I am using the following endpoint https://id.twitch.tv/oauth2/token and sending in the required params (grant_type, refresh_token, client_id, and client_secret). Over the last few weeks I have noticed I have been getting a large amount of rate limit exceeded results. I have never had this issue on this endpoint before, did something change? There isn’t a different one that uses the bearer token with a higher rate limit is there?
The one to refresh twitch user access tokens, via their refresh token. I just added some code to my bot to get the headers, but it seemed odd that I just started having this issue recently.
To my knowledge that endpoint shouldn’t/deosnt’ have rate limiting.
So check the
HTTP code
the actual response message
headers
Also note you only need to refresh a user token when you need to use a token, so auto refreshing it on the four hourly~ish schedule might be overkill.
But I suppose it does depend how many user tokens your service is trying to refresh, it should onlty have the broadcasters token for sub read/channel update/etc.
The response status is 429 which is their rate limit exceeded status. I can reply again when I get another failure, but I was also under the impression that this endpoint shouldn’t be behaving like this. I am only worried about the broadcaster tokens, and I have never had this issue in the past refreshing them every 220 minutes. This is something that just recently started happening (and I hadn’t made any code changes).
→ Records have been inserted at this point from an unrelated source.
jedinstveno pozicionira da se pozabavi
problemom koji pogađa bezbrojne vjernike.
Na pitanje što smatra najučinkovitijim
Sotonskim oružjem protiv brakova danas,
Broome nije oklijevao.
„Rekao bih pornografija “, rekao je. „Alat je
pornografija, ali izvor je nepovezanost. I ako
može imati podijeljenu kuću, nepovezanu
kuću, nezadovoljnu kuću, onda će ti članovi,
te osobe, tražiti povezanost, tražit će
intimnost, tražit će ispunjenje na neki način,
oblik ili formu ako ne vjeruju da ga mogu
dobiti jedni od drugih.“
I have under 100 active users right now, so there is no way I should be hitting the 800 limit that exists for other endpoints.
Some more information:
As I said the response code is 429.
The response message is empty (length of 0)
There are no twitch specific headers (limit, remaining, etc).
I am hitting the limit even when no other calls are going out, so I am not really sure what has changed, unless I am sending them out too quickly and something on twitches end is wanting me to slow down (that is the next change I am going to implement).